Last week, I attended a women’s health conference. There were speakers from different elements of women’s health such as endometriosis, specialist menopause doctors and lifestyle coaches. It was great to get the most up to date information about these issues.
What is possibly most useful to my sphere of interest is the advice regarding exercise and the effect on the menopause or perimenopausal woman. It is interesting in the subtle changes that can happen where the same work out you have done for years or the same activity such as running or cycling may not cut it, when it come to weight management and maintaining fitness. Of interest to me is the effect on tendons the rollercoaster ride of hormones has.
This rapid moment by moment change in hormones explains why one day a peri/menopausal woman feels fine and the next feels awful or achy or low in mood. Our hormones don’t plummet in a linear decline over a gradual period of time, neither do they drop off a cliff in one fell swoop. No they, drop and rise and plateau and drop again. This could be over a few months or few days then even out.
I think this is worth understanding when it comes to the ability to maintain regular physical activity and healthy balanced eating habits. If you can imagine, feeling great one day so you go and work out or have the run or bike ride, have a lovely balanced meal then the next day your oestrogen has dropped. You feel basically p***ed off at the world. Who wants to exercise in that frame of mind? Will you choose the lovely nutrient filled buddha bowl for lunch or the carb and starch loaded bread roll and chocolate bar?

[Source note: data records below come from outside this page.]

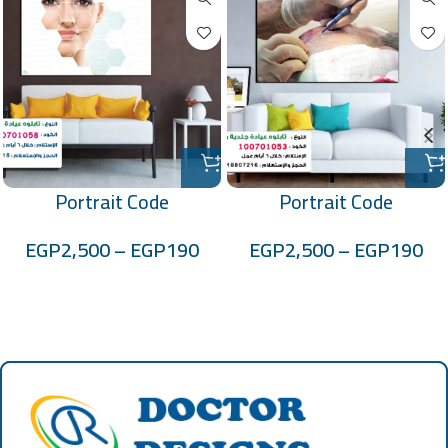
Portrait Code
Portrait Code
:-100701058
:-100701053
EGP
2,500
–
EGP
190
EGP
2,500
–
EGP
190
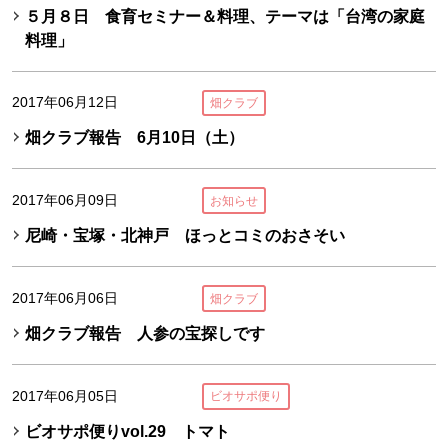
５月８日 食育セミナー＆料理、テーマは「台湾の家庭
料理」
2017年06月12日
畑クラブ
畑クラブ報告 6月10日（土）
2017年06月09日
お知らせ
尼崎・宝塚・北神戸 ほっとコミのおさそい
2017年06月06日
畑クラブ
畑クラブ報告 人参の宝探しです
2017年06月05日
ビオサポ便り
ビオサポ便りvol.29 トマト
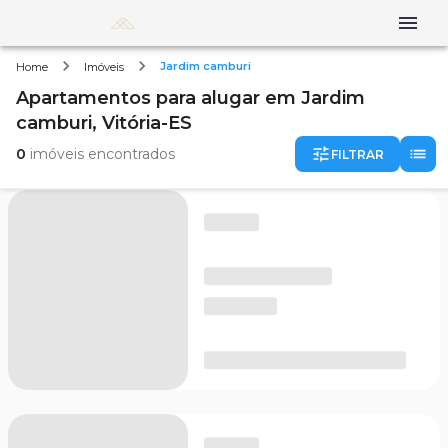
Jardim camburi
Home
Imóveis
Apartamentos
para alugar
em
Jardim
camburi,
Vitória-ES
0
imóveis encontrados
FILTRAR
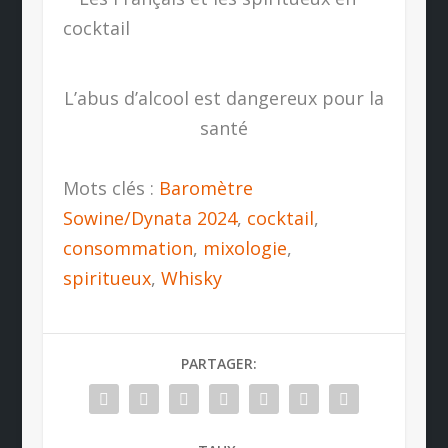
L’abus d’alcool est dangereux pour la
santé
Mots clés :
Baromètre
Sowine/Dynata 2024
,
cocktail
,
consommation
,
mixologie
,
spiritueux
,
Whisky
PARTAGER:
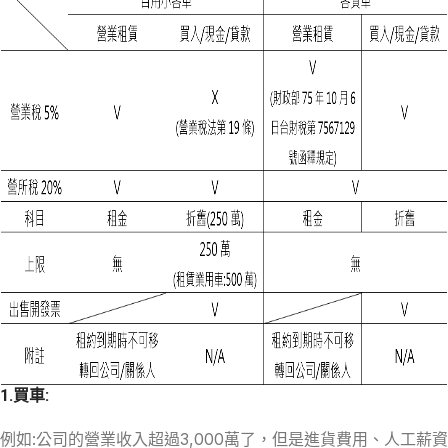
1.
買車
:
例如:公司的營業收入超過3,000萬了，但是進貨費用、人工薪資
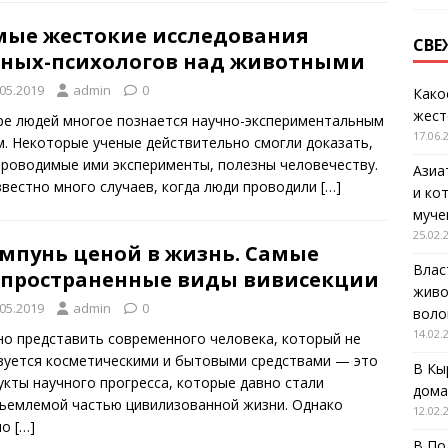
мые жестокие исследования
СВЕ
еных-психологов над животными
.05.2019
admin
0
Како
жест
ре людей многое познается научно-экспериментальным
17.06.
м. Некоторые ученые действительно смогли доказать,
проводимые ими эксперименты, полезны человечеству.
Азиа
звестно много случаев, когда люди проводили
[…]
и ко
муче
25.02.
мпунь ценой в жизнь. Самые
Влас
спространенные виды вивисекции
живо
.05.2019
admin
0
воло
14.02.
но представить современного человека, который не
зуется косметическими и бытовыми средствами — это
В Кы
укты научного прогресса, которые давно стали
дома
ъемлемой частью цивилизованной жизни. Однако
12.02.
но
[…]
В По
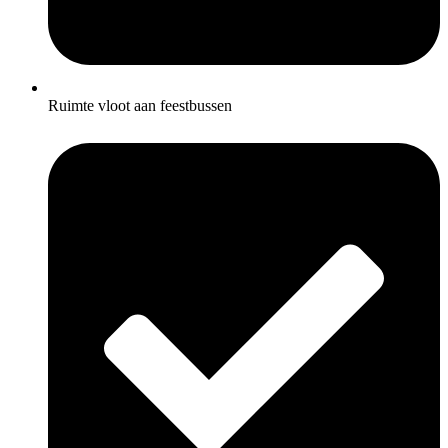
Ruimte vloot aan feestbussen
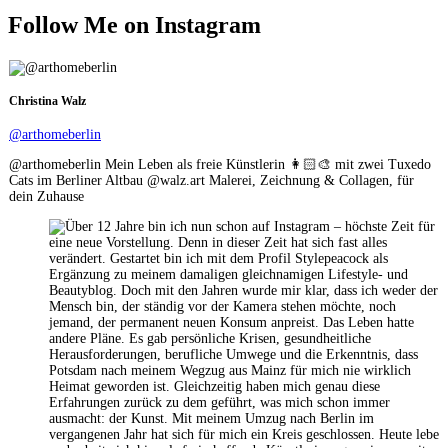
|
Follow Me on Instagram
TOLLE
DECKEN-
LAMPEN
FÜR
Christina Walz
DEIN
ZUHAUSE
@arthomeberlin
@arthomeberlin Mein Leben als freie Künstlerin 👩🏻‍🎨 mit zwei Tuxedo
Cats im Berliner Altbau @walz.art Malerei, Zeichnung & Collagen, für
dein Zuhause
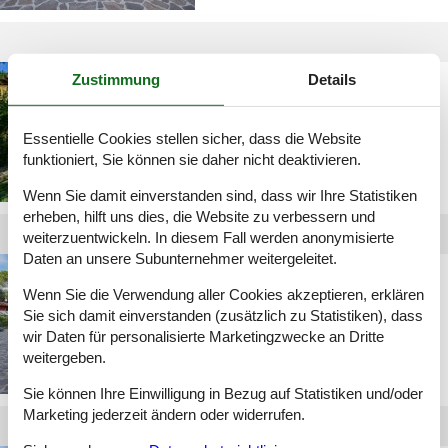
Zustimmung
Details
italien lignano
ferienwohnung mit pool
Essentielle Cookies stellen sicher, dass die Website
funktioniert, Sie können sie daher nicht deaktivieren.
Wenn Sie damit einverstanden sind, dass wir Ihre Statistiken
erheben, hilft uns dies, die Website zu verbessern und
weiterzuentwickeln. In diesem Fall werden anonymisierte
Daten an unsere Subunternehmer weitergeleitet.
ferienhaus italien am
Wenn Sie die Verwendung aller Cookies akzeptieren, erklären
meer lignano
Sie sich damit einverstanden (zusätzlich zu Statistiken), dass
wir Daten für personalisierte Marketingzwecke an Dritte
weitergeben.
Sie können Ihre Einwilligung in Bezug auf Statistiken und/oder
Marketing jederzeit ändern oder widerrufen.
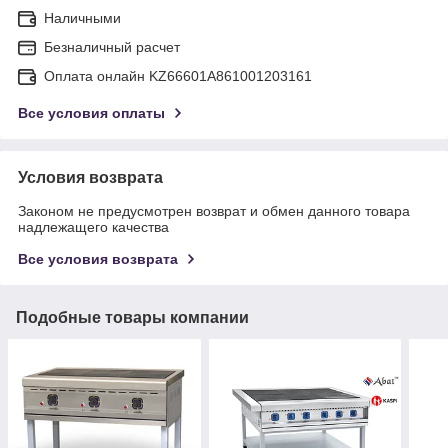
Наличными
Безналичный расчет
Оплата онлайн KZ66601A861001203161
Все условия оплаты
Условия возврата
Законом не предусмотрен возврат и обмен данного товара
надлежащего качества
Все условия возврата
Подобные товары компании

Then to add to the fun, we chuck in the loss of resilience of tendons. So your now erratic training or exercise sessions are inconsistent and not gradually loading the tendons, because you had 4 days off then a day exercising then another few days off. The impact of this putting you at increased risk of injury is now increasing.
This is often where I meet women, Is they have a tendon issue and wallowing around in the weeds trying to work out what went wrong and how they can resolve it. I will talk with them a lot about consistency and how tendons love predictability. They don’t enjoy or respond well to sudden loading or persistent inactivity. This is where shoulder (rotator cuff issues) pain can start or achilles or lateral hip pain. Together we work out how to manage the pain, modify activities and progress to return to previous activity levels.
Remember tendons don’t like surprises!